Жар опалил мои щеки, когда из-за деревьев показался дом Тьерри.
– Ты знаешь, почему мне нужно было это сделать, и ты тоже вышел за пределы стены.
– Мы говорим не обо мне.
– О, конечно, нет!
Миша проигнорировал мою фразу:
– Ты станешь моей смертью.
– Думаю, ты немного драматизируешь, – сказала я, хотя и правда могла бы стать его смертью.
– Неужели?
– Да.
Он выругался себе под нос.
– Итак, ты подслушивала Тьерри, когда он разговаривал с ними?
– Ты будешь сильно зол, если я отвечу утвердительно?
– Тринити!
Я вздохнула:
– Да, подслушивала. Зейн увидел меня и пошел следом на улицу. Вот почему мы разговаривали.
– Что ты слышала?
– Они прибыли за подкреплением. Что-то происходит в Вашингтоне.
– Что именно?
– Они сказали, что-то убивает демонов и Стражей, и они не думают, что это другой демон, – объяснила я. – Подозреваю, они хотели немедленно уйти с подкреплением, но Тьерри заставляет их остаться на Акколаду.
– Что-то, но не демон, убивает Стражей?
– Ага.
– В этом нет никакого смысла.
– Ага, – повторила я. – Но, может быть, все так и есть, знаешь? Какой-то большой злодей убивает Стражей. Возможно, нас призовут.
Он нахмурился, глядя на меня:
– Не знаю…
Да, я тоже сомневалась в этом, но в какой-то момент нас должны будут призвать. Мы уйдем отсюда. Вместе. Мы уйдем, чтобы
– В любом случае, похоже, они могут пробыть здесь неделю.
Миша несколько мгновений молчал.
– Я хочу, чтобы ты оставалась в доме, пока они не уедут.
– Ты серьезно? – воскликнула я, когда мы пересекали подъездную дорожку.

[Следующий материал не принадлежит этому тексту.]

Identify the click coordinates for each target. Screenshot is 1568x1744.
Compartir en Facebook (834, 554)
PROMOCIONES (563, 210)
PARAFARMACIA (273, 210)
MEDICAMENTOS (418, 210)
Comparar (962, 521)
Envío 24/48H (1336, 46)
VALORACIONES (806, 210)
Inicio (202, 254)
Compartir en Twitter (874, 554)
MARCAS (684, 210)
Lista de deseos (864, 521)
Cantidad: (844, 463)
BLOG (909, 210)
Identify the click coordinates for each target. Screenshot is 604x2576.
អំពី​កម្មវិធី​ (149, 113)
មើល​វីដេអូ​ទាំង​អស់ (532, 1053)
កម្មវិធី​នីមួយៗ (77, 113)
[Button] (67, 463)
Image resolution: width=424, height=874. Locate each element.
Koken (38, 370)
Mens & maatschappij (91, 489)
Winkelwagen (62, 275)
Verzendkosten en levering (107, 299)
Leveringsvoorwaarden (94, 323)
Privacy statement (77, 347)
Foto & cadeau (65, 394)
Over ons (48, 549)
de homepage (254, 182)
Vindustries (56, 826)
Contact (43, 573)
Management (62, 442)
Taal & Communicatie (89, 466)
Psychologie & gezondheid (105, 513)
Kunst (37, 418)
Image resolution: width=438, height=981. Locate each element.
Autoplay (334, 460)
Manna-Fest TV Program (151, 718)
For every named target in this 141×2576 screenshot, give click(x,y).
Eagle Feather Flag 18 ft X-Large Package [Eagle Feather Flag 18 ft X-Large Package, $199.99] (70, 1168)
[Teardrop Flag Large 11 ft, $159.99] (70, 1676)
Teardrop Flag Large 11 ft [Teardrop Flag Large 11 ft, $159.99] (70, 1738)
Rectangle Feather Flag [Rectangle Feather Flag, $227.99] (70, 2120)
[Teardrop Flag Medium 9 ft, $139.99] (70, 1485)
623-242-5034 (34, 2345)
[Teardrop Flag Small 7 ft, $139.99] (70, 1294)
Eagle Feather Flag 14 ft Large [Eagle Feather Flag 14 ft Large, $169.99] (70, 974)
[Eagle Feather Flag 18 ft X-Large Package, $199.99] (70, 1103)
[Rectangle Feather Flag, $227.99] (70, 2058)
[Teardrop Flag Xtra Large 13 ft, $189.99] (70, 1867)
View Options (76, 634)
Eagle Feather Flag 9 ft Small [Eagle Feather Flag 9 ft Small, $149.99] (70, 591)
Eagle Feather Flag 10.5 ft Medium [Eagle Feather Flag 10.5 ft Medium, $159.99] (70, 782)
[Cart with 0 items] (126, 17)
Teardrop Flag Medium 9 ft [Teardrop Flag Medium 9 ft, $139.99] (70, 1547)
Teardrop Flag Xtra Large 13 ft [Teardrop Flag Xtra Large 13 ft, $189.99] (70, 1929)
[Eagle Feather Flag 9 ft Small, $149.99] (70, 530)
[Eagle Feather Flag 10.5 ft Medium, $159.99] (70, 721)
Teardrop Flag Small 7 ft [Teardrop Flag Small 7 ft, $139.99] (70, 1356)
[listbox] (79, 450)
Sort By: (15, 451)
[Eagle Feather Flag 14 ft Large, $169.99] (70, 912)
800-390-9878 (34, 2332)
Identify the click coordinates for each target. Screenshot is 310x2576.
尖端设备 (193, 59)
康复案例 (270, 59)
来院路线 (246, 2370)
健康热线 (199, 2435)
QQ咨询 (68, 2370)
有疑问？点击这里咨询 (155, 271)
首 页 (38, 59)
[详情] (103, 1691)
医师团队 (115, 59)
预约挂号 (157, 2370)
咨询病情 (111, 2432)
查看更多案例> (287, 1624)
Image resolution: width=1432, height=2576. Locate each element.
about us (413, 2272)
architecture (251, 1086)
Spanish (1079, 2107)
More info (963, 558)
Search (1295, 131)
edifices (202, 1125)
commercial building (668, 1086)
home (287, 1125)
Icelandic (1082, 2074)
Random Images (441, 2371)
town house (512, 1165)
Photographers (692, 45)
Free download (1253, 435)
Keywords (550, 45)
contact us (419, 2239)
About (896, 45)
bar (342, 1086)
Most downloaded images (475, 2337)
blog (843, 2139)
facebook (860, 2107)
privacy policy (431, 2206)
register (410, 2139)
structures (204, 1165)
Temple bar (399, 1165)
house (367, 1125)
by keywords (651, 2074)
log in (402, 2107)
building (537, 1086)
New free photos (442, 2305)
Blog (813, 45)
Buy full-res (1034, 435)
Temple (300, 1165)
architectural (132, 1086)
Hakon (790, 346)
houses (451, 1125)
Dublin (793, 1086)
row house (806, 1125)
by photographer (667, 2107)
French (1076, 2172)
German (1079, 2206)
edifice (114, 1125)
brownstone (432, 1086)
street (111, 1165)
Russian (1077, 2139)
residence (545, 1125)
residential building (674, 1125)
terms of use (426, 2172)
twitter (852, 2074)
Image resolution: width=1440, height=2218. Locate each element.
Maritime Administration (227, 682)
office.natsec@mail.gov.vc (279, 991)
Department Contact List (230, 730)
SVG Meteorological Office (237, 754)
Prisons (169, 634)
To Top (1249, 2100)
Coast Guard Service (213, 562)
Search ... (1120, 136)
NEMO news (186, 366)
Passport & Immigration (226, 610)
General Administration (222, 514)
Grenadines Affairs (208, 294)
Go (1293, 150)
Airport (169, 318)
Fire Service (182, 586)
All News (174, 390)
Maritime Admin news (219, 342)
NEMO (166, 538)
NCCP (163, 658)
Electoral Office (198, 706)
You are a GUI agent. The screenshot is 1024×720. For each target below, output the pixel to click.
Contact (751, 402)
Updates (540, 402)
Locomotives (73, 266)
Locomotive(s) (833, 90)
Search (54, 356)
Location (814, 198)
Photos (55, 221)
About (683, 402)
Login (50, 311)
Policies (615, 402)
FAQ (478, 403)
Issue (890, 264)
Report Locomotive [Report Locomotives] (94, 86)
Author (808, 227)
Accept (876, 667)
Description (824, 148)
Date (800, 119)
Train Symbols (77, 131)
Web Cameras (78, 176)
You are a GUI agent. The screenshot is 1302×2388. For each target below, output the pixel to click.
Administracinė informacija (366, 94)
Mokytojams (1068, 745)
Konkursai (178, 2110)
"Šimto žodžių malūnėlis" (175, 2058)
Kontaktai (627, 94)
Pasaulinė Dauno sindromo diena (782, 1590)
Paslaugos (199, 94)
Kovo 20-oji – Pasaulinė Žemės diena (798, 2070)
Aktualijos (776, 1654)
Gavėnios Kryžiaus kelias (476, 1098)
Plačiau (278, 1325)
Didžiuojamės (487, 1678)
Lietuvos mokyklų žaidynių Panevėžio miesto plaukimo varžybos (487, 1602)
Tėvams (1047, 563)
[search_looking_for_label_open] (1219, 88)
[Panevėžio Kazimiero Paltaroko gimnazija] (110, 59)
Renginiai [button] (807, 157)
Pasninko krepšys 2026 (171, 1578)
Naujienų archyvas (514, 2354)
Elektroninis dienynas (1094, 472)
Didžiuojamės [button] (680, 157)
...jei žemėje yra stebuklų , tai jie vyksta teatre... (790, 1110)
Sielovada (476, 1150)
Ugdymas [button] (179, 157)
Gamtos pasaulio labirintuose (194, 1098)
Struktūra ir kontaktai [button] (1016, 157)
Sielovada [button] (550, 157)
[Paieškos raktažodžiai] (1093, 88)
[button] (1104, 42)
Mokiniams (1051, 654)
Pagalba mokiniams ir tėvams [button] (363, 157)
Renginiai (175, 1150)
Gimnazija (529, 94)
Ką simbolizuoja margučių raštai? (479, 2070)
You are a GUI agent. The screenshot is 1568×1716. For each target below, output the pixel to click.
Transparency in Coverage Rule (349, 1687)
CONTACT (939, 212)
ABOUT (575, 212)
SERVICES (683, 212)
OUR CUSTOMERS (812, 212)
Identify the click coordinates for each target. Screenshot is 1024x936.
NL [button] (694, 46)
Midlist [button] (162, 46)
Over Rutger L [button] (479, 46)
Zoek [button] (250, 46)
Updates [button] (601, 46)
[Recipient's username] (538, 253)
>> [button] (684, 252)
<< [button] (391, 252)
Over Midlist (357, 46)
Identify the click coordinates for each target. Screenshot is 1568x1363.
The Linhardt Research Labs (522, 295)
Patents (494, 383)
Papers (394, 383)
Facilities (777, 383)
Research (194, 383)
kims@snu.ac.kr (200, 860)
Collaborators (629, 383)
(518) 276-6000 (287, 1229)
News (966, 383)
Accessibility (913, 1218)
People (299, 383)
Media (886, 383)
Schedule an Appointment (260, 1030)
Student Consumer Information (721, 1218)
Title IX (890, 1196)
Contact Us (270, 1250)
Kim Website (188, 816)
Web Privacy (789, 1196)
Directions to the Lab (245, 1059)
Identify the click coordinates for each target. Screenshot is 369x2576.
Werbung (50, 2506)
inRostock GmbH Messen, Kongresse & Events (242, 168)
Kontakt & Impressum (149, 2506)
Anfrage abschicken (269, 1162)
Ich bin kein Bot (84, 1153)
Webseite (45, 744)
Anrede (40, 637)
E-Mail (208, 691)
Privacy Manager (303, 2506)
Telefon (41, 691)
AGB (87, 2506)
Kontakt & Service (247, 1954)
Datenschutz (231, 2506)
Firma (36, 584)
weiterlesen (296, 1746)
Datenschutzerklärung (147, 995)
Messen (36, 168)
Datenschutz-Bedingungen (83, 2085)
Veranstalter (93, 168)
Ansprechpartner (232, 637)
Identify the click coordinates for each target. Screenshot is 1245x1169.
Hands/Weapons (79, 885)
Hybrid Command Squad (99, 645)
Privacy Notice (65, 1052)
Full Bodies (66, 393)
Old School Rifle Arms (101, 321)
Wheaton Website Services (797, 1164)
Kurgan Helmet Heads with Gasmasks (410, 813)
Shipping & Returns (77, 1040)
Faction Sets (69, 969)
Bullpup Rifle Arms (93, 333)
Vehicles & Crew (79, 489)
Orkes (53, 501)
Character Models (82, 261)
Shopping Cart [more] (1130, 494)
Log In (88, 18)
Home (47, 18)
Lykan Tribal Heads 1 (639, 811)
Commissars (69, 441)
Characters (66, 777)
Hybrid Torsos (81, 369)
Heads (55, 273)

Включились прожекторы, предупредив о нашем присутствии; их яркий свет заставил меня вздрогнуть. – Я не могу оставаться в доме, пока они здесь!
– Ты что, забыла, почему у нас нет посетителей? Или ты просто безрассудная эгоистка?
– А есть третий вариант?
Миша остановился перед широкими ступенями освещенного крыльца. Он смотрел на меня сверху вниз, кончики его пальцев касались моих щек, заставляя мой взгляд сосредоточиться на нем.
– Ты можешь просто сделать это?
Меня пронзило разочарование:
– Я не могу просто оставаться в доме, Миша. Это просто смешно. Я не пленница.
На его лице появилось раздражение:
– Это всего на неделю. И то если они действительно пробудут здесь так долго.
– Неделя – это целая вечность.
– Пара дней в доме, где есть практически все, чтобы занять себя, – это не вечность, ты, непослушный ребенок, – сказал Миша, опуская руки. – Ты можешь сидеть, есть и смотреть телешоу вместо тренировок.
– Я не хочу просто сидеть сложа руки. Это заставит меня сделать что-нибудь совершенно безответственное и безрассудное.
– Неужели?
– Эй! Я знаю свои пределы.
– Ты же знаешь, что большинство людей были бы счастливы закончить учебу и просто расслабиться.
– Я не такая, как большинство людей.
Наши занятия закончились в середине мая, так что мы с Мишей перешли от тренировок по четыре часа в день примерно к восьми. Это означало, что мне было невероятно скучно еще около десяти часов.
Он проигнорировал мое очень веское замечание:
– Ты могла бы отнестись к этому как к отдыху.
– Отдыху от чего именно? – огрызнулась я, теперь уже вне себя от раздражения. – Чем я таким занимаюсь, от чего мне нужно отдыхать?
– Трин, – вздохнул Миша.
– Не говори со мной так, Миша. Ты можешь покинуть эту общину, когда тебе заблагорассудится…
– Это не так, и ты это знаешь, – от злости челюсти Миши сжались. – Если думаешь, что у меня есть свобода, в то время как у тебя ее нет, то ты несправедлива.